What distinguishes Atman (Self) from Brahman (Awareness)?
In the Vedanta equation: Awareness + Maya = Ishwara.
And on the other side: Atman + Ignorance = Jiva (individual soul).
Atman and Brahman are essentially the same limitless conscious existence.
When we speak of limitless conscious existence in its association with the body-mind-sense complex, we refer to it as sat-chit-ananda atman.
When we speak of it in terms of its absolute “un-seemingly-bound” nature, we refer to it as satyam-jnanam-anantam Brahman.
The meaning of the compounds sat-chit-ananda and satyam-jnanam-anantam is essentially the same.
Sat and satyam both refer to “being” or “existence.”
Chit and jnanam both refer to “consciousness” or “awareness.”
The literal meaning of jnanam is “knowledge,” but in reference to the nature of Brahman it indicates the knowledge-principle or intelligence-as-such that manifests as the “intelligent design” of the universe and lends sentiency to the mind.

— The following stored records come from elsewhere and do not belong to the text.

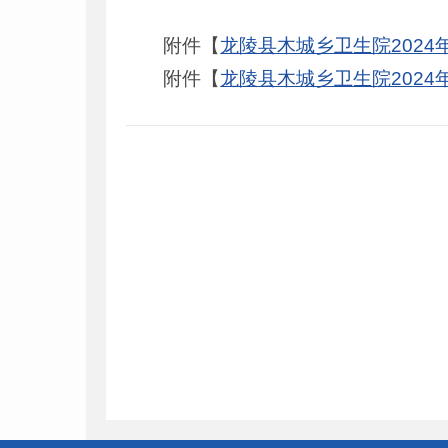
附件【
龙陵县木城乡卫生院2024年度部
附件【
龙陵县木城乡卫生院2024年度部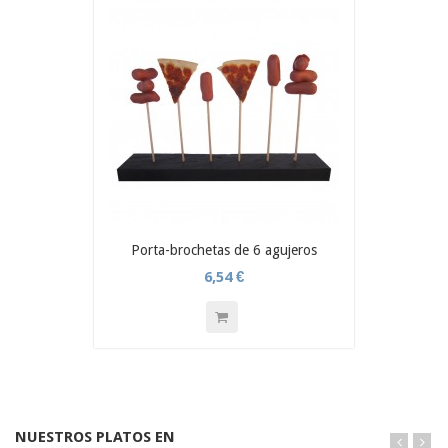
Porta-brochetas de 6 agujeros
6,54 €
NUESTROS PLATOS EN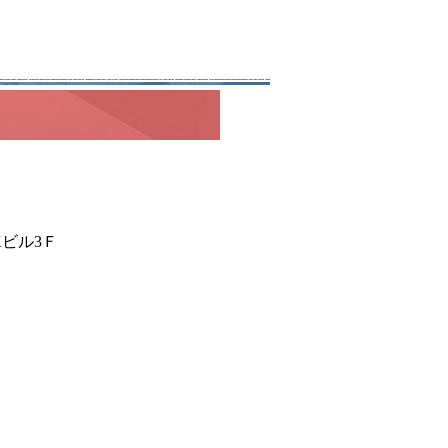
Kビル3Ｆ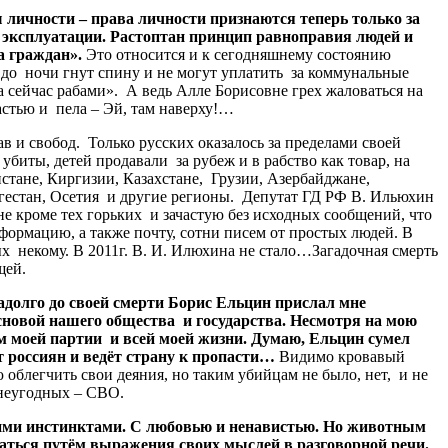
ы личности – права личности признаются теперь только за
 эксплуатации. Растоптан принцип равноправия людей и
а граждан».
Это относится и к сегодняшнему состоянию
ра до ночи гнут спину и не могут уплатить за коммунальные
а сейчас рабами». А ведь Алле Борисовне грех жаловаться на
стью и пела – Эй, там наверху!…
 свобод. Только русских оказалось за пределами своей
биты, детей продавали за рубеж и в рабство как товар, на
тане, Киргизии, Казахстане, Грузии, Азербайджане,
агестан, Осетия и другие регионы. Депутат ГД РФ В. Ильюхин
не кроме тех горьких и зачастую без исходных сообщений, что
формацию, а также почту, сотни писем от простых людей. В
х некому. В 2011г. В. И. Илюхина не стало…Загадочная смерть
щей.
олго до своей смерти Борис Ельцин прислал мне
основой нашего общества и государства. Несмотря на мою
ом моей партии и всей моей жизни. Думаю, Ельцин сумел
ит россиян и ведёт страну к пропасти…
Видимо кровавый
облегчить свои деяния, но таким убийцам не было, нет, и не
т неугодных – СВО.
ими инстинктами. С любовью и ненавистью. Но животным
щаться путём выражения своих мыслей в разговорной речи.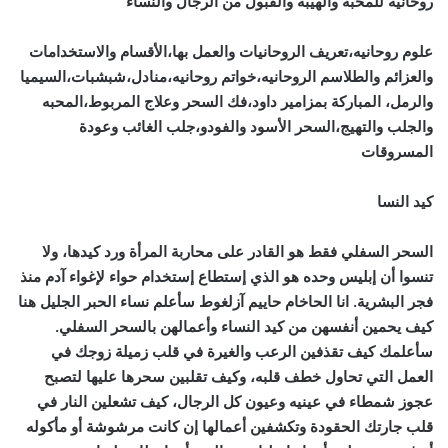
روحانيه للمحبه والهيبه والقبول من الرجال والنساء
علوم روحانيه،تعريف الروحانيات والعمل بها،الأقسام والاستخدامات
والعزائم والطلاسم الروحانيه،خواتم روحانيه،منادل،شبشبات،السيميا
والرمل، المباركة بمزامير داود،فك السحر وعلاج المربوط،المحبه
والجلب والتهيج،السحر الأسود والفودو،جلب الغائب وعودة
المسروقات
كيد النسا
السحر السفلي فقط هو القادر على محاربة المرأة ورد كيدها، ولا
تنسوا أن إبليس وحده هو الذي إستطاع إستخدام حواء لإغواء آدم منذ
فجر البشرية. انا الحاخام حاييم آزلغوط سأعلم نساء الحبر الجليل هنا
كيف يحمين أنفسهن من كيد النساء وأعمالهن بالسحر السفلي.
سأعلمك كيف تقذفين الرعب والغيرة في قلب زميلة زوجك في
العمل التي تحاول خطف قلبه، وكيف تقلبين سحرها عليها لتصبح
عجوز شمطاء في عينيه وعيون كل الرجال، كيف تشعلين النار في
قلب جارتك الحقودة وتكشفين أعمالها إن كانت مرشوشة أو مأكوله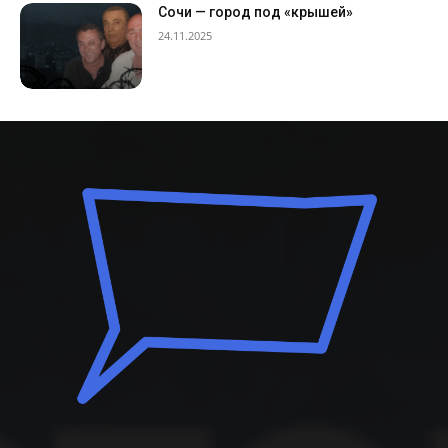
Сочи — город под «крышей»
24.11.2025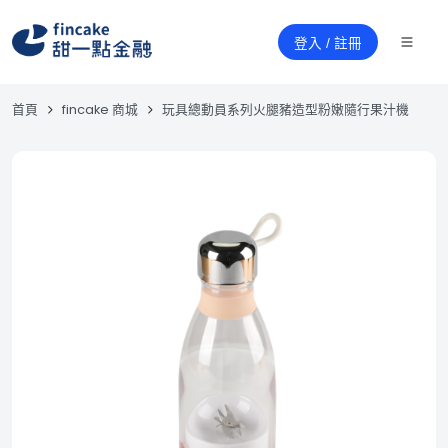
登入 / 註冊
首頁
fincake 商城
玩具總動員系列火腿豬造型粉嫩隨行果汁機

There is a slight difference in the meaning of the terms ananda and anantam, but again both indicate essentially the same principle.
Ananda is often mistranslated and as “bliss” and consequently misunderstood to indicate that the nature of the self is experiential bliss or the mundane happiness we associate with getting what we want or simply being in a good mood.
The literal meaning of the word ananda is “bliss” and it does indicate experiential bliss in other contexts.
With regard to the self, however, ananda cannot refer to experiential bliss because the experience of bliss is known to the mind and, thus, is an object in awareness. Hence, bliss cannot be the non-objectifiable witnessing awareness in the scope of which it appears.
Awareness is non-objectifiable because it is without defining or distinguishing boundaries itself. Since anything with such, is by definition an object, appearing with its scope of being.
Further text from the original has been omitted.